STOCK TITAN

Rapid7 (RPD) CFO awarded 275,000 performance stock units tied to share price

Filing Impact
(Neutral)
Filing Sentiment
(Neutral)
Form Type
4

Rhea-AI Filing Summary

Brown Rafeal E. reported acquisition or exercise transactions in this Form 4 filing.

Rapid7, Inc. reported that Chief Financial Officer Rafeal E. Brown received a grant of 275,000 performance stock units (PSUs) under the company’s 2015 Equity Incentive Plan.
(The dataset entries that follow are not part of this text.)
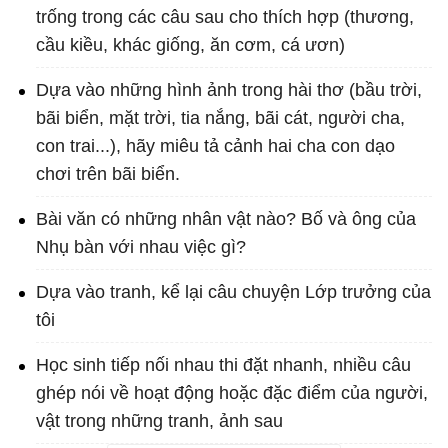
trống trong các câu sau cho thích hợp (thương,
cầu kiều, khác giống, ăn cơm, cá ươn)
Dựa vào những hình ảnh trong hài thơ (bầu trời,
bãi biển, mặt trời, tia nắng, bãi cát, người cha,
con trai...), hãy miêu tả cảnh hai cha con dạo
chơi trên bãi biển.
Bài văn có những nhân vật nào? Bố và ông của
Nhụ bàn với nhau việc gì?
Dựa vào tranh, kể lại câu chuyện Lớp trưởng của
tôi
Học sinh tiếp nối nhau thi đặt nhanh, nhiều câu
ghép nói về hoạt động hoặc đặc điểm của người,
vật trong những tranh, ảnh sau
Each PSU represents a contingent right to receive one share of Rapid7 common stock.

The PSUs may vest over a three-year performance period if Rapid7’s stock price reaches specified thresholds and Mr. Brown remains employed through the end of that period, subject to certain good leaver events. The actual number of shares that may vest can range from 0% to 150% of the 275,000 target units.

Positive

  • None.

Negative

  • None.

Insights

CFO receives sizeable performance-based PSU grant tied to stock price over three years.
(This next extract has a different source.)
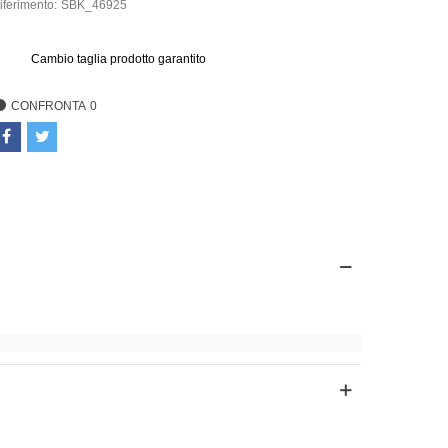
iferimento:
SBK_46925
Cambio taglia prodotto garantito
CONFRONTA
0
The grant of 275,000 performance stock units to Rapid7’s CFO is a compensation event rather than an open-market transaction. It aligns a large portion of his potential equity with the company’s future stock price performance over a defined three-year period.

Because vesting depends on achieving specified stock price thresholds and continued employment, the award is structured to incentivize long-term value creation. However, it does not reflect a buy or sell decision in the market, so its informational value for near-term trading sentiment is limited.

Insider Brown Rafeal E.
Role Chief Financial Officer
Type Security Shares Price Value
Grant/Award PERFORMANCE RIGHTS 275,000 $0.00 --
Holdings After Transaction: PERFORMANCE RIGHTS — 275,000 shares (Direct)
Footnotes (1)
  1. This security represents performance stock units ("PSUs") granted under the Issuer's 2015 Equity Incentive Plan, as amended, to the Reporting Person. Each PSU represents a contingent right to receive one share of common stock of the Issuer ("Common Stock"). The PSUs are eligible to vest upon the Issuer's Common Stock attaining specified stock price thresholds over a three-year performance period, subject to the Reporting Person's continued employment through the end of the performance period (except for certain good leaver events). The number of PSUs reflected is at the target number of PSUs, and the actual number of PSUs eligible to vest will range from 0% to 150% of the target number of PSUs.
PSU target grant 275,000 units Performance stock units granted to CFO
PSU payout range 0%–150% of target Actual vesting range relative to 275,000 PSUs
Performance period Three years Stock price performance measurement timeframe for PSU vesting
Underlying common shares 275,000 shares Each PSU represents one share of common stock
performance stock units financial
"This security represents performance stock units ("PSUs") granted under the Issuer's 2015 Equity Incentive Plan"
Performance stock units are a type of company award that grants employees shares of stock only if certain performance goals are met. They motivate employees to work toward specific company achievements, aligning their interests with those of shareholders. For investors, they can influence a company's future stock supply and reflect management’s confidence in reaching key targets.
2015 Equity Incentive Plan financial
"PSUs granted under the Issuer's 2015 Equity Incentive Plan, as amended"
good leaver events financial
"subject to the Reporting Person's continued employment through the end of the performance period (except for certain good leaver events)"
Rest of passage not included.